恋愛ターミナル


「いや、なんかすんません……」


今回の式のことも、晃平さんのことも、まだ受け入れられない。
そんな私と、遠慮がちのままの晃平さんを置いて、凛々と梓がどんどんと先を行く。


「全然っ。むしろ、女子だけってのもちょっと味気ないしね!」
「凛々、あんたは彼氏がいるだろーが」
「梓のくせに、そんなこと言うなんて」
「私は浮気はしない主義なの」
「不倫だって同罪だよーだ」


ああ……身内の恥を開始数分で晒してる……。

だめだ。

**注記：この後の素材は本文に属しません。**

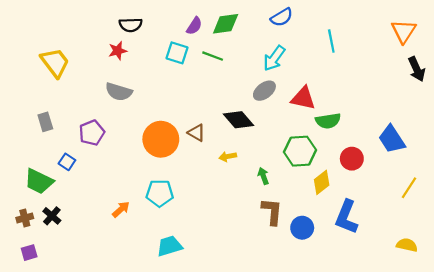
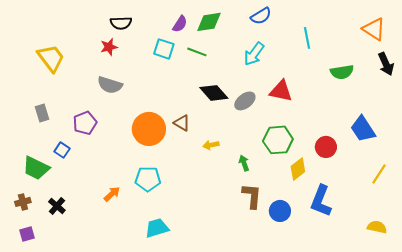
orange triangle: (404, 31) -> (374, 29), turned -30
gray ellipse: (264, 91) -> (245, 101), moved
black diamond: (239, 120) -> (214, 93), moved
green semicircle: (328, 121) -> (342, 72), moved
black cross: (52, 216) -> (57, 206), moved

こんな会話を聞かれ続けたら、私まで変なふうに見られちゃう! って、親友に対してちょっとひどい言い方かもしれないけど。

凛々と梓の止まらない会話をそのままにして、私は晃平さんの注意を自分にひかせようと、声を掛ける。


「あ……あの、お久しぶりです」
「あ、うん。最後に会ったのっていつだっけ?」
「確か、いずみたちに結婚の報告を受けたときだと思いますけど……」
「あーあー! じゃあ半年ぶりくらいなんだ」


晃平さんは、裕貴さんと同じ27で私のいっこ上。

大学が一緒で、サークルも本当は一緒だったんだけど、ほとんどバイトとかで欠席だった。
でも、裕貴さんと晃平さんが仲がいいみたいで、なんとなく存在は知っていた。

いずみと裕貴さんがつきあうようになってからも、たまにグループ交際的なノリで、4人で会ったりしていたのだ。

いや、正確にいえば、私と晃平さんはなにもないからグループ交際とは言わないのか。

とにかく、そんな感じでのつながりだから、晃平さんの連絡先はもちろん、晃平さんのこと、全然知らない。

今、なにをしてるのかーとか、家はどの辺、とか……言ってしまえば、どんな人かも実際語れるほどわからないわけで……。